Witam dokładnie tydzień temu byłam u weteryarza aby zaczepić psa przeciwko wściekliźnie.
Poinformowałam panią weterynarz o tym, że pies od jakiegoś czasu ma problem z wypróżnianiem się i bardzo go to boli do takiego stopnia, że zaczyna piszczeć.... zaleciła usg prostaty i podanie syropu po którym troszkę zrobiło się lepiej.

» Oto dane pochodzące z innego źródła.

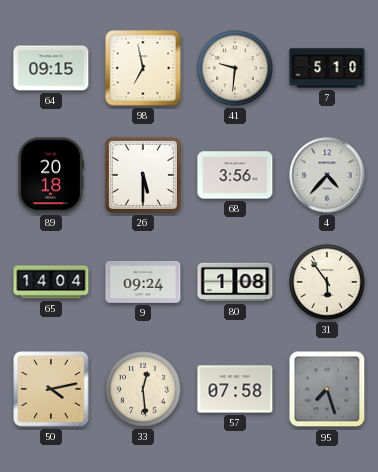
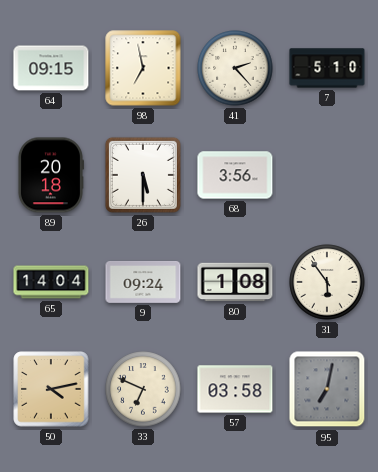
41: 9:31 -> 2:23
4: 4:37 -> none
33: 12:29 -> 6:49
57: 07:58 -> 03:58
95: 7:27 -> 7:02
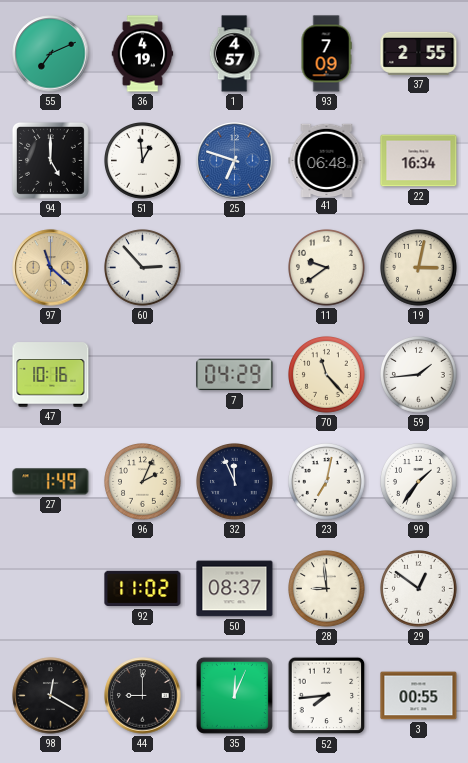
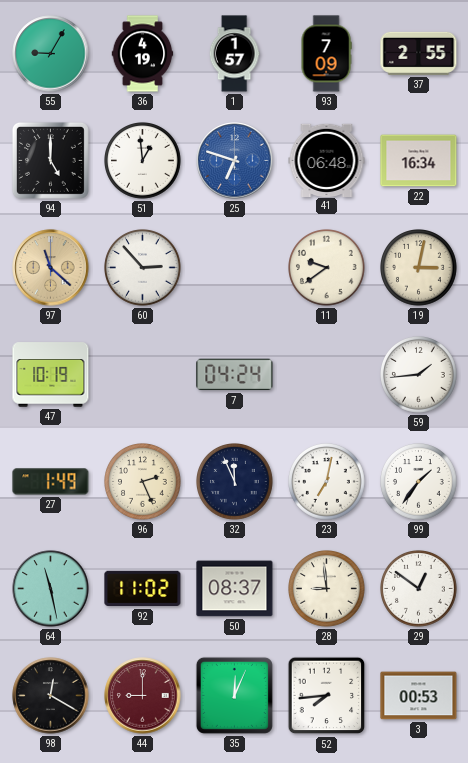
55: 7:11 -> 9:05
1: 4:57 -> 1:57
47: 10:16 -> 10:19
7: 04:29 -> 04:24
70: 11:23 -> none
96: 2:04 -> 2:26
64: none -> 11:28
44 dial: black -> burgundy
3: 00:55 -> 00:53
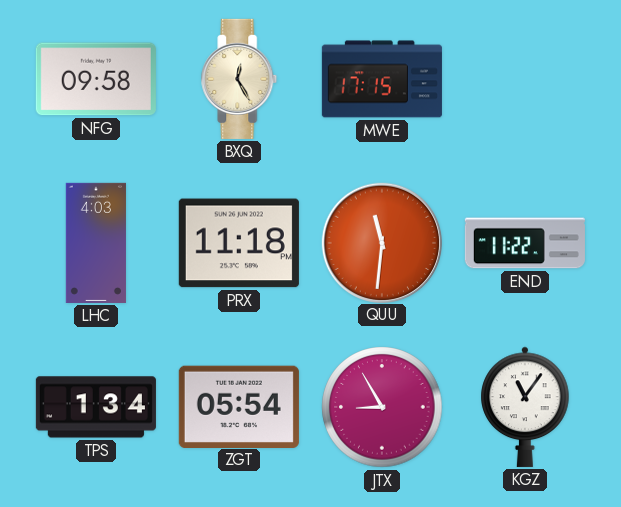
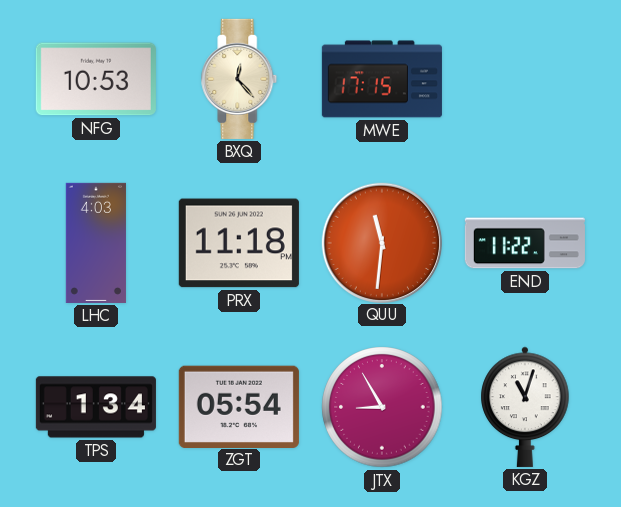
NFG: 09:58 -> 10:53
BXQ: 12:25 -> 12:23
KGZ: 11:06 -> 11:03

Lecz od dnia wczorajszego pies piszczy ciągle ciągnie go do wypróżniania się i piszczy zwija się z bólu po chwili przestaje i znów jest to samo po ok. 40 minutach zauważyłam przy odbycie po lewej stronie guzka. Udałam się dziś do lekarza weterynarii oczyścił odbyt i podał lek przeciw bólowy lecz nie wykonał usg bo nie posiadał.. kazał udać się do lekarza prowadzącego psa.
Marwię się o pupila co może mu dolegać? Wspomnę jeszcze o tym, że piesek to kundelek średniej wielkości wiek to 9 lat.
Dzień dobry.
Tak jak zaleciła pani doktor prowadząca, należy wykonać dokładne USG jamy brzusznej - dzięki temu badaniu najprawdopodobniej uda się ustalić przyczynę złego samopoczucia psa. Dokładne obejrzenie narządów wewnętrznych oraz ich ocena po kątem nieprawidłowości w budowie może wyjaśnić powód bólu przy oddawaniu kału. Problemy z wypróżnianiem u niekastrowanych samców zwykle świadczą o powiększeniu prostaty. Powiększający się gruczoł krokowy uciska na prostnicę, znacząco utrudniając oddawanie kału. Przy takiej sytuacji kał ma dość charakterystyczny, taśmowaty wygląd. Guzek przy odbycie również jest niepokojący – należałoby wykonać biopsję, aby ocenić, czy nie jest to zmiana nowotworowa. Tak jak wspomniałam, bez wykonania dodatkowych badań, ciężko będzie postawić rozpoznanie choroby. Proszę nie zwlekać z umówieniem pupila na USG, jego dolegliwość jest niewątpliwie bolesna i utrudnia mu funkcjonowanie.
Pozdrawiam, Katarzyna Hołownia-Olszak, lekarz weterynarii.